Revista Consultor Jurídico, 15 de maio de 2018, 6h55

Comentários de leitores

4 comentários

Iludido advogado autônomo

Iludido (Advogado Autônomo - Civil)

Igualar o PJ à democracia acho extremamente difícil, pois, se pertencente PURAMENTE ao estado de direito, com seu poder já fazem como fazem com as leis, imagine numa democracia cujo regime não tem lei. Assim, achamos melhor tentar fazer com que esse poder fique mesmo só dentro do estado de direito RESPEITÁVEL, e assim, tudo será igual para todos. Deixe o termo democracia criada pelo politico americano e copiada pelo mundo todo e façam dela de acordo com sua força que não precisa de lei. Veja o que Hitler fez: entrou no governo, afastou o estado de direito único existente no mundo para uma possível paz, e com sua democracia plantou o que você sabe muito bem tudo fora do estado de direito que proibia TUDO o que ele fez. Assim, depois da guerra terminada voltaram a cumprir o que tem determinado o estado de direito. Mas, vamos aguardar até que alguém tipo real descubra alguma lei democrática e tente com o estado de direito fazer valer a da democracia. Mas, de qualquer modo, faça tudo que quiser mesmo com sua democracia, pois, o estado de direito está de olho em você apesar de você ser p(u)lítico democrata. Pitágoras disse: Enquanto houver leis o homem não terá liberdade". A lei regula sua liberdade pois, se você perder a cabeça, o estado de direito vem e põe ela no lugar. PENSE NISSO MESMO!

que parâmetro....

Ricardo ATonin Fronczak (Advogado Sócio de Escritório - Civil)

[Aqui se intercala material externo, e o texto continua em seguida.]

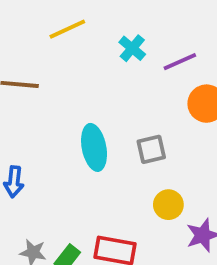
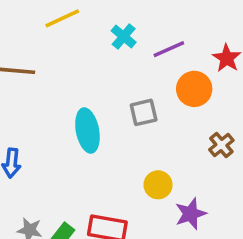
gray square: (151, 149) -> (144, 112), moved

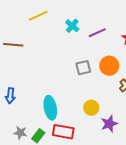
orange circle: (194, 89) -> (109, 66), moved
cyan ellipse: (87, 131) -> (50, 108), moved

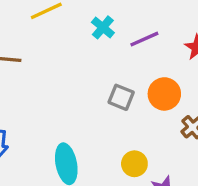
gray square: (83, 68) -> (121, 97), turned 35

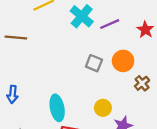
cyan cross: (103, 27) -> (82, 16), size x1.5

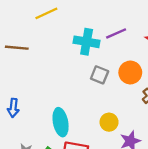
cyan cross: (82, 16) -> (87, 42), moved, turned -30

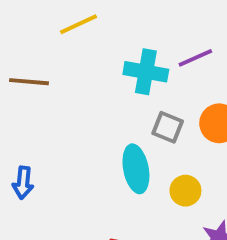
cyan ellipse: (61, 122) -> (136, 169), moved
yellow circle: (109, 122) -> (185, 191), moved

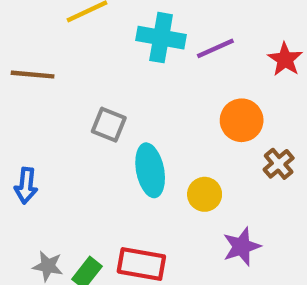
cyan cross: (146, 72) -> (161, 38), moved
gray square: (168, 127) -> (109, 125), moved

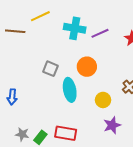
brown line: (33, 75) -> (15, 31), moved
orange circle: (242, 120) -> (87, 67), moved
yellow circle: (205, 194) -> (103, 100), moved

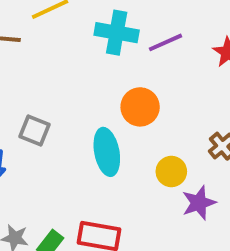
gray square: (50, 69) -> (34, 130), moved
purple star: (112, 125) -> (199, 203), moved

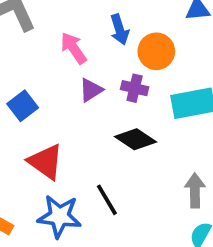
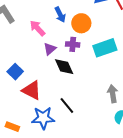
blue square: (23, 106) -> (15, 72), moved
black diamond: (135, 139) -> (64, 67), moved, turned 40

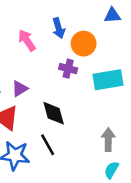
purple triangle: (50, 49) -> (20, 89), moved
black diamond: (64, 67) -> (54, 113), moved

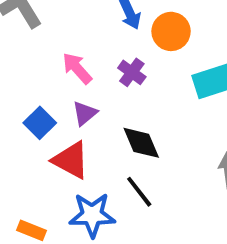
pink arrow: (27, 40) -> (77, 68), moved
purple cross: (68, 69) -> (132, 72), moved, turned 30

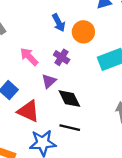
purple triangle: (85, 113) -> (49, 81), moved
black line: (139, 192) -> (70, 128), turned -36

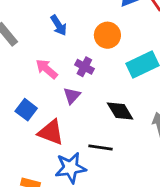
blue arrow: (59, 23) -> (59, 25), moved
black diamond: (69, 99) -> (120, 111), moved

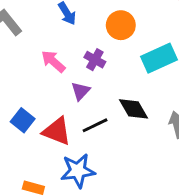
blue square: (26, 110) -> (23, 120), moved
black line: (100, 147) -> (95, 125), moved, turned -35

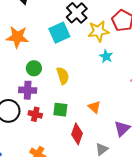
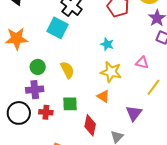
yellow star: (98, 31) -> (111, 72), moved, turned 30
cyan square: (59, 33) -> (57, 28), turned -30

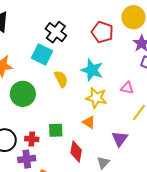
cyan star: (107, 44) -> (92, 70), size x1.6
green circle: (38, 67) -> (23, 94), size x1.6
yellow semicircle: (67, 70) -> (61, 79), moved
purple cross: (35, 90) -> (27, 159), moved

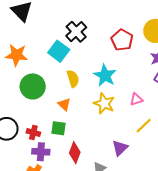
pink triangle: (127, 88) -> (136, 99), turned -40
orange triangle: (89, 122) -> (64, 104), moved
purple cross: (27, 159) -> (41, 152), moved

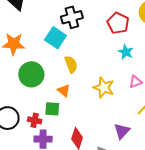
black cross: (76, 32) -> (72, 17), turned 30
cyan star: (105, 76) -> (126, 52), moved, size x0.7
green square: (58, 128) -> (52, 109), moved

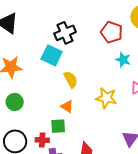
green circle: (31, 74) -> (15, 102), moved, size x0.7

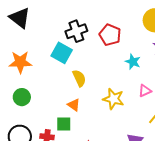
red pentagon: (112, 32) -> (110, 35), moved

Bolívia ?? Equador ?? Que péssimos exemplos...lugares onde há ditaduras disfarçadas de "democracia" que são adorados por membros do partido do articulista...

Olhar para dentro!

Cid Moura (Professor)

E o apto funcional? E a assombrosa verba de gabinete? E o infinito número de aspones? E a farra das emendas parlamentares? Tem algum PL?
zzzzzzzzzz......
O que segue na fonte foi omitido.